Problem statement
The expected output is the set of lines below beginning at the one that contains "edział w poniedziałek, że w" and ending at the final line, reproduced exactly.

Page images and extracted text
- - - - -
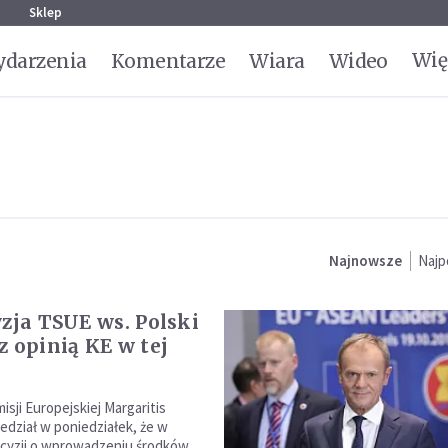
g
Sklep
Wię
darzenia
Komentarze
Wiara
Wideo
Najnowsze
Najp
yzja TSUE ws. Polski
z opinią KE w tej
sji Europejskiej Margaritis
edział w poniedziałek, że w
cyzji o wprowadzeniu środków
- - - - -
Result of the exercise
edział w poniedziałek, że w
cyzji o wprowadzeniu środków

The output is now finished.